Your task |
Retype the data below verbatim; pictures do not belong in the copy.

Material provided |
◆ ◆ ◆

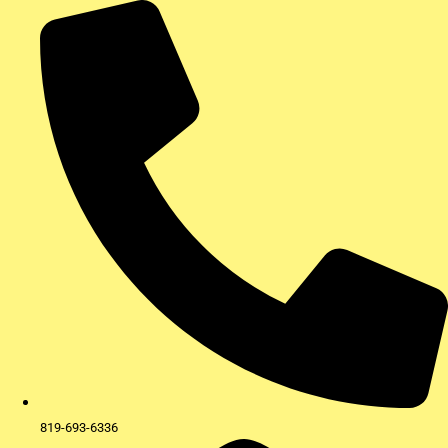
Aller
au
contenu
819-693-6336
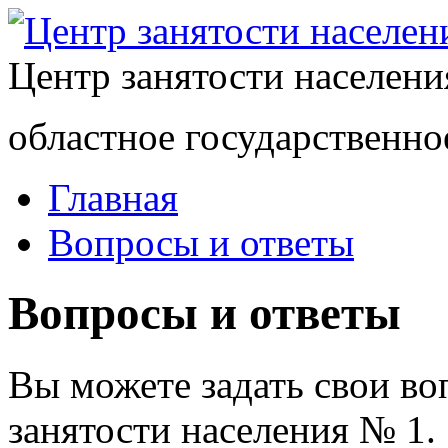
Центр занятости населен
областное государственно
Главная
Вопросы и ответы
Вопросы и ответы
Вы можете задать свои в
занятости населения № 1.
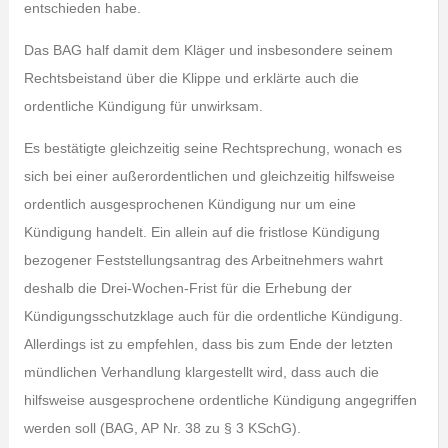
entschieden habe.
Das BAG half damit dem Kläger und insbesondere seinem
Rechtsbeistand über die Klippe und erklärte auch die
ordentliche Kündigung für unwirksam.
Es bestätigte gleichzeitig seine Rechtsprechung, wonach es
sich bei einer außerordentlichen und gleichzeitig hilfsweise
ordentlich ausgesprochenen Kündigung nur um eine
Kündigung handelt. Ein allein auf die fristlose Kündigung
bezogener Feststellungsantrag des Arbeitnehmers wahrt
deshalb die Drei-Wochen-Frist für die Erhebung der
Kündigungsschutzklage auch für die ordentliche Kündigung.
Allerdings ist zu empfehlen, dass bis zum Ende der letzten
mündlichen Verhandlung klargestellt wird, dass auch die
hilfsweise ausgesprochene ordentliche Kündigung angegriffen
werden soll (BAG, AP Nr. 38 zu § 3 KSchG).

◆ ◆ ◆

Exercise response |
Aller
au
contenu
819-693-6336
Центр занятости населен
областное государственно
Главная
Вопросы и ответы
Вопросы и ответы
Вы можете задать свои в
занятости населения № 1.
entschieden habe.
Das BAG half damit dem Kläger und insbesondere seinem
Rechtsbeistand über die Klippe und erklärte auch die
ordentliche Kündigung für unwirksam.
Es bestätigte gleichzeitig seine Rechtsprechung, wonach es
sich bei einer außerordentlichen und gleichzeitig hilfsweise
ordentlich ausgesprochenen Kündigung nur um eine
Kündigung handelt. Ein allein auf die fristlose Kündigung
bezogener Feststellungsantrag des Arbeitnehmers wahrt
deshalb die Drei-Wochen-Frist für die Erhebung der
Kündigungsschutzklage auch für die ordentliche Kündigung.
Allerdings ist zu empfehlen, dass bis zum Ende der letzten
mündlichen Verhandlung klargestellt wird, dass auch die
hilfsweise ausgesprochene ordentliche Kündigung angegriffen
werden soll (BAG, AP Nr. 38 zu § 3 KSchG).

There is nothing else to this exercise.